Pasadena, California native Harry Hamlin became a household name when he starred in the popular television legal drama L.A. Law that ran from 1986 to 1994. The actor made his debut on the big screen in the 1981 fantasy film Clash of the Titans and was voted People’s Sexiest Man Alive in 1987.

Other television appearances include The Taming of the Shrew, Master of the Game, The Hitchhiker, Laguna Heat, Favorite Son, Dinner at Eight, Deceptions, Deliver Them from Evil: The Taking of Alta View, The Nanny, The Hunted, The Outer Limits, Harper’s Island, You Lucky Dog, and Army Wives.

"She wanted me to tell the truth, I think, more than anything and fess up to it. It was just too horrifying to me. It seemed like I had done something horrible because it was very secret."

Hamlin’s first book is entitled Full Frontal Nudity and is an uproarious memoir about growing up in 1960s suburban California in a regular American family. His mother, a housewife, who frequently indulged in one too many martinis and his father, a rocket scientist, gifted their 11-year-old son with a five-year subscription to Playboy for Christmas.

When Hamlin arrived at Berkeley in the fall of 1969, he was ready to fully immerse himself in architecture, but fate got in the way and ultimately he was expelled only to end up a graduate of Yale, a Rhodes scholar, and the lead in a little play called Equus, which required full frontal nudity.

Harry Hamlin

Harry Hamlin (Photo by Dana Patrick)

Hamlin lives in Los Angeles with his wife, actress Lisa Rinna, and their children, all of whom appear in the new reality show Harry Loves Lisa, which debuted on TV Land in October of 2010.

Melissa Parker (Smashing Interviews Magazine): Harry, I loved your book!

Harry Hamlin: Good, I’m glad you read it. I’m amazed every time anybody reads that book.

Melissa Parker (Smashing Interviews Magazine): You don’t think people will like Full Frontal Nudity?

Harry Hamlin: No, it’s just that this is the first time I’ve written a book and it just amazes me. I fly all of the time, but every time we take off and I fly up in the air I’m amazed that I’m flying. I guess the same thing applies with this.

The first time I ever flew I was amazed by the fact that we were actually in the air. Now I hear that people have read my first book I go, “You actually read it? Cool!”

Melissa Parker (Smashing Interviews Magazine): In the beginning of the book you speak about your troubles in Canada. That must have been a nightmare to live through.

Harry Hamlin: Well, it was unpleasant. It wasn’t a nightmare exactly, but it was not expected. I’ve been to Canada hundreds of times because I have a house there and I’ve worked there many times and no one has ever questioned my criminal background before (laughs). I was pretty surprised.

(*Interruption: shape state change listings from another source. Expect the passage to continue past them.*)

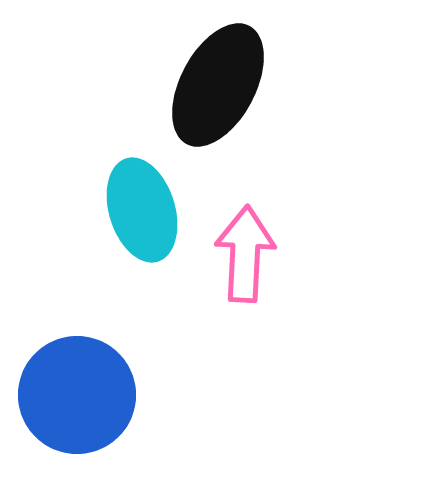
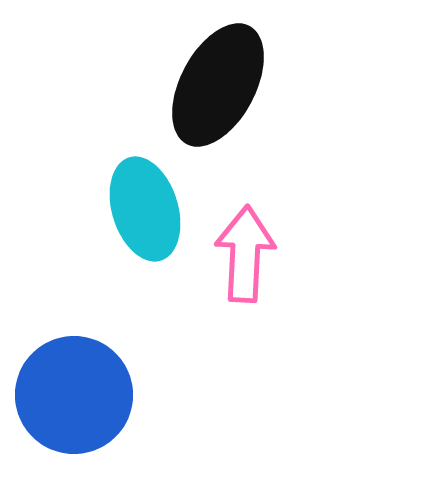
cyan ellipse: moved 3 px right, 1 px up
blue circle: moved 3 px left
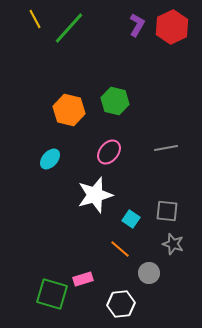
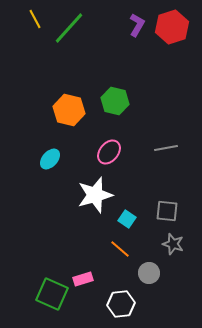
red hexagon: rotated 8 degrees clockwise
cyan square: moved 4 px left
green square: rotated 8 degrees clockwise
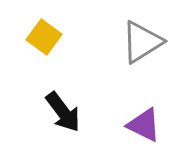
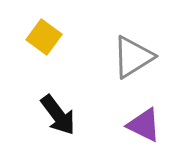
gray triangle: moved 9 px left, 15 px down
black arrow: moved 5 px left, 3 px down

Melissa Parker (Smashing Interviews Magazine): How did it feel to have your past life flash before your eyes?

Harry Hamlin: I hadn’t thought about it because it had been almost 40 years since I had been at Berkeley and since any of those things had happened. That’s a long time and I have a whole life that has developed beyond that.

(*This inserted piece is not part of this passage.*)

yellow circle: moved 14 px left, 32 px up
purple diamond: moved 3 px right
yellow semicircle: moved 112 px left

I’ve even considered running for political office a few times. Now that I’ve gone back and revisited those times I know that that’s not going to happen (laughs). That’s actually a great relief. But, that was quite a cathartic moment to relieve all of that.

Melissa Parker (Smashing Interviews Magazine): Why is the photo of yourself as a small boy (on the cover of the book) the only picture of you that your dad carried in his wallet?

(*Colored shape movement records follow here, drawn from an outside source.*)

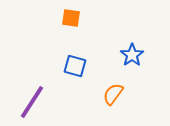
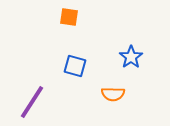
orange square: moved 2 px left, 1 px up
blue star: moved 1 px left, 2 px down
orange semicircle: rotated 125 degrees counterclockwise
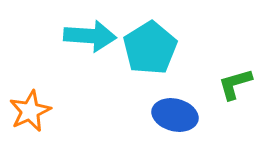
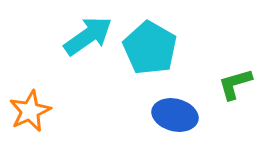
cyan arrow: moved 2 px left; rotated 39 degrees counterclockwise
cyan pentagon: rotated 10 degrees counterclockwise
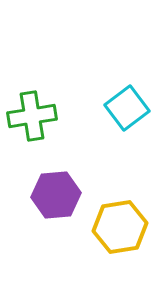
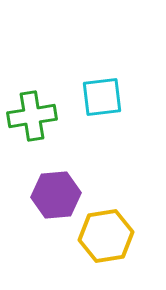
cyan square: moved 25 px left, 11 px up; rotated 30 degrees clockwise
yellow hexagon: moved 14 px left, 9 px down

Harry Hamlin: He’s not alive anymore so I can’t ask him that question. But I was having lunch with somebody yesterday and I showed her the cover of the book and told her the story of how I found the picture, which was, of course, a wallet-sized photo.

The woman (who is a grandmother) said that the only picture she carries of her son who is now in his 30s) is a photo of him when he was seven years old. So I guess it’s not that uncommon that people carry around photos of their kids as toddlers or youngsters. The pictures I have of my kids in my wallet now are at least four years old and I guess I’ll change them at some point, but those are the pictures I carry of my daughters.

Melissa Parker (Smashing Interviews Magazine): Perhaps people aren’t that conscious of changing wallet photos.

Harry Hamlin: Or maybe my dad just loved that picture of me. It was very moving when I opened up his wallet and there was that photo.

Melissa Parker (Smashing Interviews Magazine): Why did your family dine on pickled pigs feet and calves brains every Christmas morning?

Harry Hamlin: The pickled pigs feet was something that was ever present in the refrigerator and that was mainly my dad’s post hangover treat along with dog food. But, for Christmas mornings it was the calves brains and he called them brains “au beurre noisette.” It was served on a platter as one whole brain that was covered with capers and burned butter. He boiled it for a few hours in some kind of a sauce that had bay leaves and vinegar or something.

After the first four or five years that we did it when I was a kid, I became actually somewhat enamored of the meal. I liked it and would look forward to having that on Christmas morning. We only had it on Christmas morning. That was it, one time a year, brains “au beurre noisette” (laughs).

Harry Hamlin - Full Frontal NudityMelissa Parker (Smashing Interviews Magazine): Did you ever ask your parents later in life why they gave you a Playboy subscription at the age of 11?

Harry Hamlin: I always wanted to and always thought that I would and then they died. In the beginning I didn’t want to question it, just sort of went with it. It may have been speculating, but maybe they thought I was going in the other direction and maybe thought I’d want very light loafers at some point in my life. They may have believed that and this would be a way to bend me in the other direction. I don’t know what they were thinking.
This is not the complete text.